# replacement jaws for vice



## Mason m (Aug 7, 2011)

I have the rotary danvice and one of the jaws broke the other day does anyone know were to get replacement jaws?

thanks Mason M


----------



## HillCountryBasser (Aug 26, 2008)

Here is the website for Danica, who makes (or at least imports) the Danvise. It states that they no longer sell the replacement jaws....however, it does say that you may be able to get them from Orvis or Cabelas.

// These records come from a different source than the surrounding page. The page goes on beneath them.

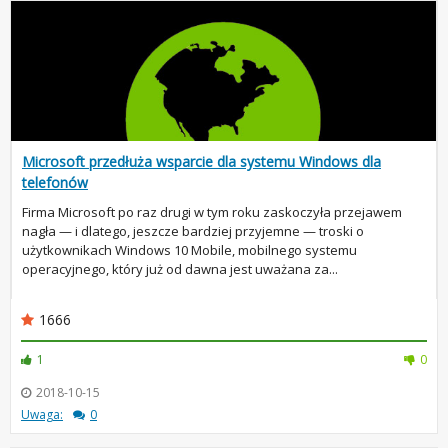
Microsoft przedłuża wsparcie dla systemu Windows dla
telefonów
Firma Microsoft po raz drugi w tym roku zaskoczyła przejawem
nagła — i dlatego, jeszcze bardziej przyjemne — troski o
użytkownikach Windows 10 Mobile, mobilnego systemu
operacyjnego, który już od dawna jest uważana za...
1666
1
0
2018-10-15
Uwaga:
0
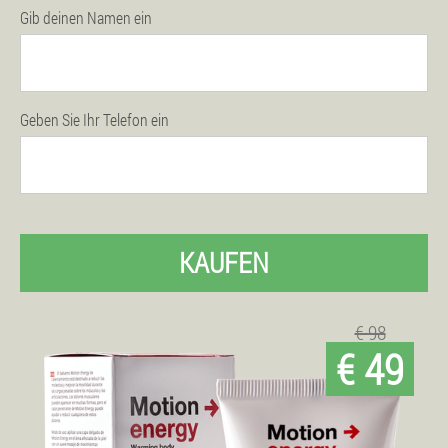
Gib deinen Namen ein
Geben Sie Ihr Telefon ein
KAUFEN
€ 98
€ 49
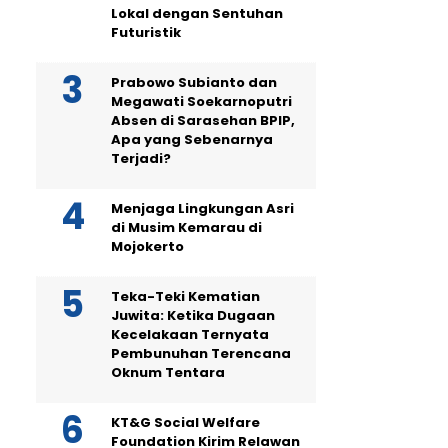
Lokal dengan Sentuhan
Futuristik
Prabowo Subianto dan
Megawati Soekarnoputri
Absen di Sarasehan BPIP,
Apa yang Sebenarnya
Terjadi?
Menjaga Lingkungan Asri
di Musim Kemarau di
Mojokerto
Teka-Teki Kematian
Juwita: Ketika Dugaan
Kecelakaan Ternyata
Pembunuhan Terencana
Oknum Tentara
KT&G Social Welfare
Foundation Kirim Relawan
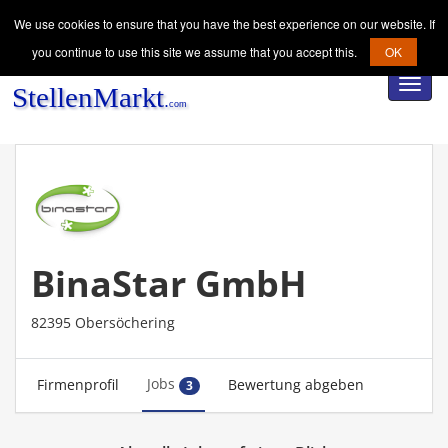
We use cookies to ensure that you have the best experience on our website. If
you continue to use this site we assume that you accept this.
OK
Toggl
navig
BinaStar GmbH
82395 Obersöchering
Jobs
Firmenprofil
Bewertung abgeben
3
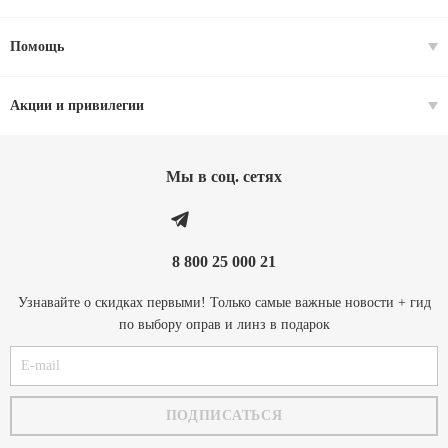
Помощь
Акции и привилегии
Мы в соц. cетях
8 800 25 000 21
Узнавайте о скидках первыми! Только самые важные новости + гид
по выбору оправ и линз в подарок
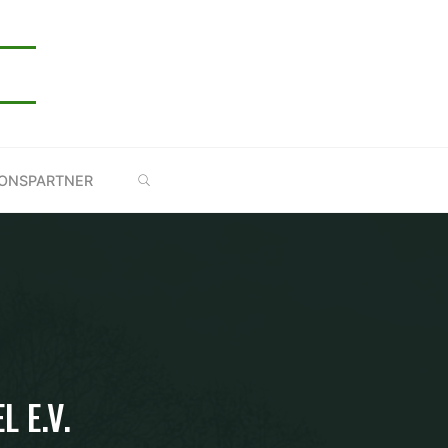
E
SUCHE
IONSPARTNER
 E.V.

I would check with Orvis first...probably a better chance from them....

http://www.eflytyer.com/tools/danica_vises.html

I almost went with the Danvise, but ended up getting a steal on the Griffin Odyssey Spider vise from the Cabelas' Bargain Cave...was only $20. It was only missing the front jaw screw, which Griffin gladly overnighted to me for free!


----------



## Mason m (Aug 7, 2011)

HillCountryBasser said:


> Here is the website for Danica, who makes (or at least imports) the Danvise. It states that they no longer sell the replacement jaws....however, it does say that you may be able to get them from Orvis or Cabelas. I would check with Orvis first...probably a better chance from them....
> 
> http://www.eflytyer.com/tools/danica_vises.html
> 
> I almost went with the Danvise, but ended up getting a steal on the Griffin Odyssey Spider vise from the Cabelas' Bargain Cave...was only $20. It was only missing the front jaw screw, which Griffin gladly overnighted to me for free!


 thanks I had already called orvis in Rockport and he's going too order me some.

Mason M


----------